> _REQUIRED WORK_
If a line of the data below contains the string "Boîte", copy it into your answer.

(Records contained in a dataset)

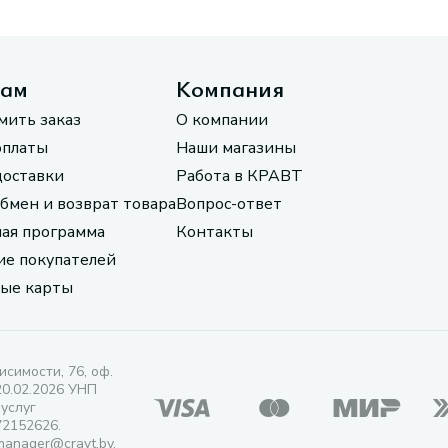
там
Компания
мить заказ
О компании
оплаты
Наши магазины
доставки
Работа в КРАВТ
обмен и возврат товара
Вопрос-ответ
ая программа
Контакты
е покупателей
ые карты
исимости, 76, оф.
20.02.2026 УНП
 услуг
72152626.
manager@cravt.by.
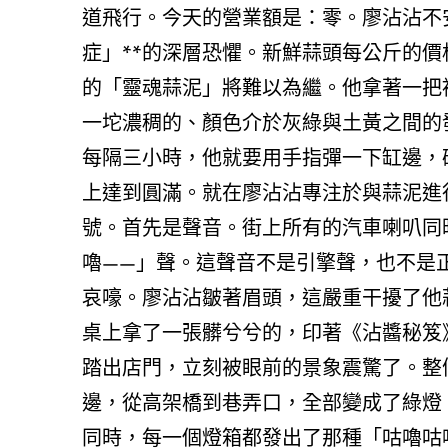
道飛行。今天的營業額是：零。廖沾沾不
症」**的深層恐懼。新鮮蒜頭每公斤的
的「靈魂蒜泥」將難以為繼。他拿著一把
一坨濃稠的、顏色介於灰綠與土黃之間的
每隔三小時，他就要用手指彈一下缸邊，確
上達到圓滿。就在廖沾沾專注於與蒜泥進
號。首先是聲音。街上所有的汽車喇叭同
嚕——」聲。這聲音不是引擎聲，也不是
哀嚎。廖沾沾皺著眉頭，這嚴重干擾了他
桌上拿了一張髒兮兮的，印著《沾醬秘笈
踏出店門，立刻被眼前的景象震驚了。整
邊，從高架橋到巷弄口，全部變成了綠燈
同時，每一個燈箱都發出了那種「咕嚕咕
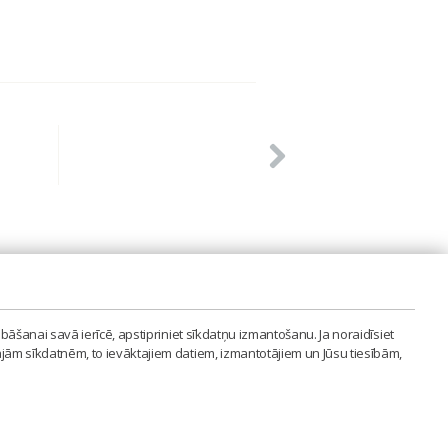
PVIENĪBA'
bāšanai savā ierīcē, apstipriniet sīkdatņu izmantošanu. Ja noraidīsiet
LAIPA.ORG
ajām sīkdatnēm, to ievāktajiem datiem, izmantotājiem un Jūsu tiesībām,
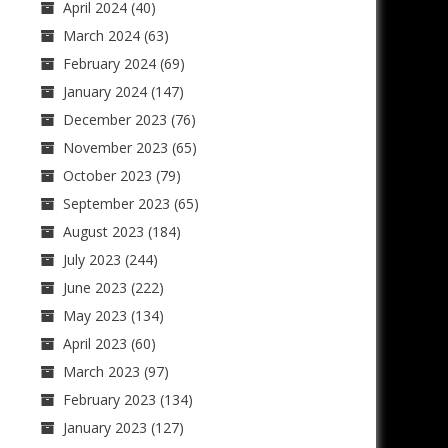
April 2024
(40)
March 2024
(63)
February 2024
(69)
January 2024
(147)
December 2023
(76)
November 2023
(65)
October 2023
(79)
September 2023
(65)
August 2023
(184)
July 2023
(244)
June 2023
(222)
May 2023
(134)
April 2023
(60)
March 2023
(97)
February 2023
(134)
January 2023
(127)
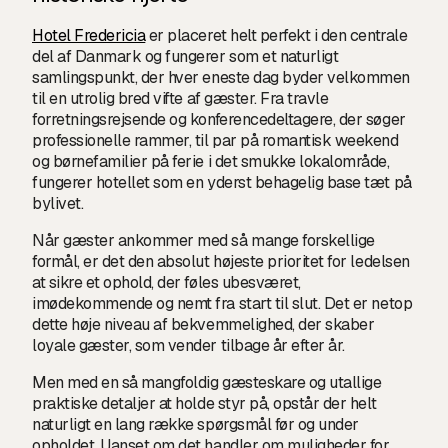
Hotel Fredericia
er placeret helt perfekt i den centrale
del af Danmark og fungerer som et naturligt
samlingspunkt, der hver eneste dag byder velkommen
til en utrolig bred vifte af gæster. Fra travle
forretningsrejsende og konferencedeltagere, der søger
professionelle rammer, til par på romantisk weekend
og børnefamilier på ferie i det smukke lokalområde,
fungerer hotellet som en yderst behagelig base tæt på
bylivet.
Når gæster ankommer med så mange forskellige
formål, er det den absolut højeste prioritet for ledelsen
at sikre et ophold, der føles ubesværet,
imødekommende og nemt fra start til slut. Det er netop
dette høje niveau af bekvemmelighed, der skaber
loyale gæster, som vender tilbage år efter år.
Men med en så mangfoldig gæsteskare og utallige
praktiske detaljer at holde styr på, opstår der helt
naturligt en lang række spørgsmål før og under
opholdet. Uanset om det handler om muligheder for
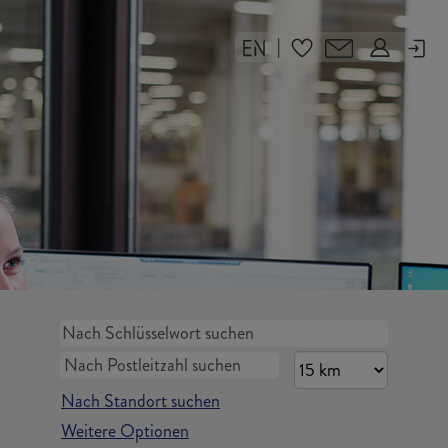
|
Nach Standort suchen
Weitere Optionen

...

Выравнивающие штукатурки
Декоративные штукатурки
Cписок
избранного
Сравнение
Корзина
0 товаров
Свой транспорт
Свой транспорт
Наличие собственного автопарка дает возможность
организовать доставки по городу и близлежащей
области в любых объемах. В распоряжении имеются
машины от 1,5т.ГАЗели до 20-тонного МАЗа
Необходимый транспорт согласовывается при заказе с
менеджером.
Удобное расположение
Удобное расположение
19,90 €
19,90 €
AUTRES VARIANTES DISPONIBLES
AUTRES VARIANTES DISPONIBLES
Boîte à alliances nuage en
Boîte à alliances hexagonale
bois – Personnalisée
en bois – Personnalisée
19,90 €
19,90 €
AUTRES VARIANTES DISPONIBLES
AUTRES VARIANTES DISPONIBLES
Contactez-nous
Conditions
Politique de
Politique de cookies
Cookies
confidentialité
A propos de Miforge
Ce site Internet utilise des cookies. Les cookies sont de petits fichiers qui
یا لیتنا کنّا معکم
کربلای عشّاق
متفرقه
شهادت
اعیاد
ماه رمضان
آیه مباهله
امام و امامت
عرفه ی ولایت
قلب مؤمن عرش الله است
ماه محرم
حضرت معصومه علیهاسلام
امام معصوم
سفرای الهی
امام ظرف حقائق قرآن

* * *

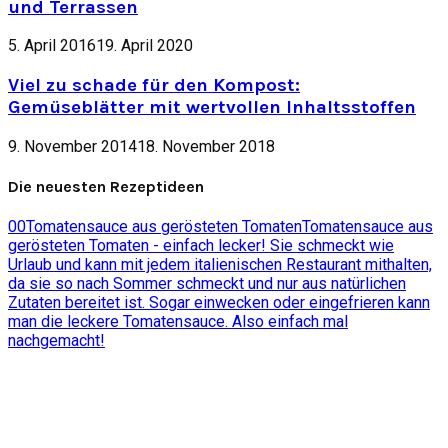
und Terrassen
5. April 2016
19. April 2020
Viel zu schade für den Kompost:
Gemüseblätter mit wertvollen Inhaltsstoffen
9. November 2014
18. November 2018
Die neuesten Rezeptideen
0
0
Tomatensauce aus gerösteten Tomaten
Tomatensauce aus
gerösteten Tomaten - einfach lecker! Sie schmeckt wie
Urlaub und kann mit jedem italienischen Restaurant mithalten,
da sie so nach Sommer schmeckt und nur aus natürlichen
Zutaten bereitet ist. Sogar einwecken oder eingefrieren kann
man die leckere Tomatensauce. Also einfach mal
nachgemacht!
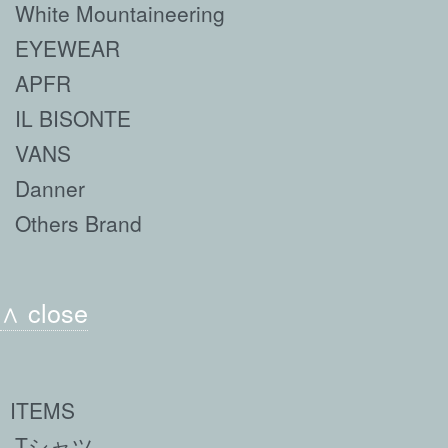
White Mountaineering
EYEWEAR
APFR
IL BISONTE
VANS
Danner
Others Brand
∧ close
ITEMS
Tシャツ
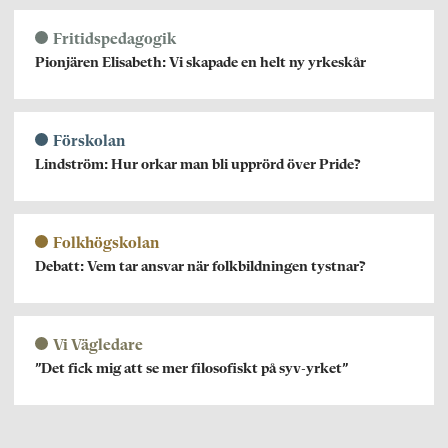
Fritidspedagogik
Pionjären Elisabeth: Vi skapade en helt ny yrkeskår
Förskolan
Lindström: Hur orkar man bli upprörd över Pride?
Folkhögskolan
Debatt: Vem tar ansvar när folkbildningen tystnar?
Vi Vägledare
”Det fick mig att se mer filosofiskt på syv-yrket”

> _RESULT BELOW_
Boîte à alliances nuage en
Boîte à alliances hexagonale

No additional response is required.